- [The task]: The data is to be repeated exactly, with the images removed.

....

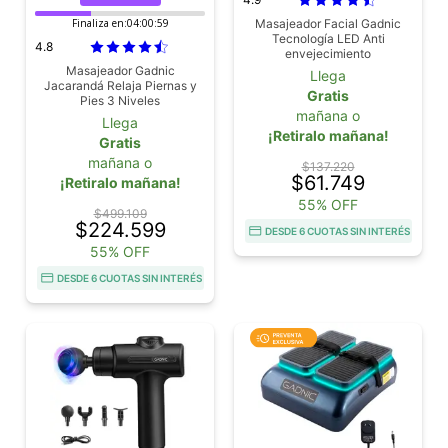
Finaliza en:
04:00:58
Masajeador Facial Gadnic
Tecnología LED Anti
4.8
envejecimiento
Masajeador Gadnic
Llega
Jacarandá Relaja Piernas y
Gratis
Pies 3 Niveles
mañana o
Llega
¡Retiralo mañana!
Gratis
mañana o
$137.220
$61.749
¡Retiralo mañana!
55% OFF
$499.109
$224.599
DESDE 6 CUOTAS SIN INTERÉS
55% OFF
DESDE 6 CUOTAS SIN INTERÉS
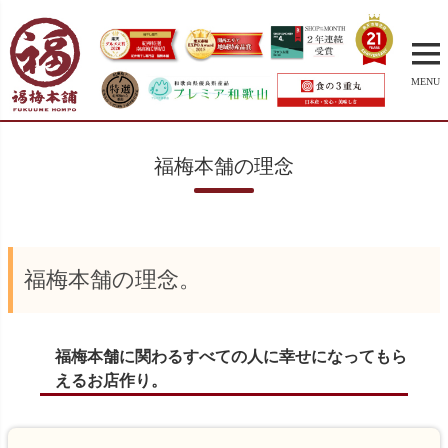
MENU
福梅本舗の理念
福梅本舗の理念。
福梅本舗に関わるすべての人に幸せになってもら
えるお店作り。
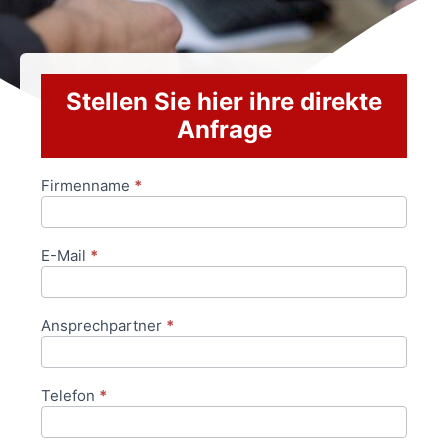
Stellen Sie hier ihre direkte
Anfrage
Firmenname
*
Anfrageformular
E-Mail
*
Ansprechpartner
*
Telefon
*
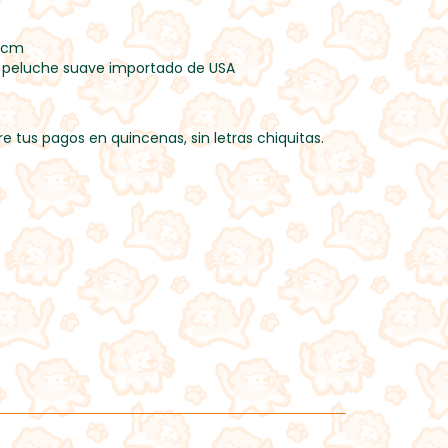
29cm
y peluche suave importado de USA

....

- [Exercise result]:
Finaliza en:
04:00:58
Masajeador Facial Gadnic
Tecnología LED Anti
4.8
envejecimiento
Masajeador Gadnic
Llega
Jacarandá Relaja Piernas y
Gratis
Pies 3 Niveles
mañana o
Llega
¡Retiralo mañana!
Gratis
mañana o
$137.220
$61.749
¡Retiralo mañana!
55% OFF
$499.109
$224.599
DESDE 6 CUOTAS SIN INTERÉS
55% OFF
DESDE 6 CUOTAS SIN INTERÉS
MENU
福梅本舗の理念
福梅本舗の理念。
福梅本舗に関わるすべての人に幸せになってもら
えるお店作り。
Stellen Sie hier ihre direkte
Anfrage
Firmenname
*
Anfrageformular
E-Mail
*
Ansprechpartner
*
Telefon
*
29cm
y peluche suave importado de USA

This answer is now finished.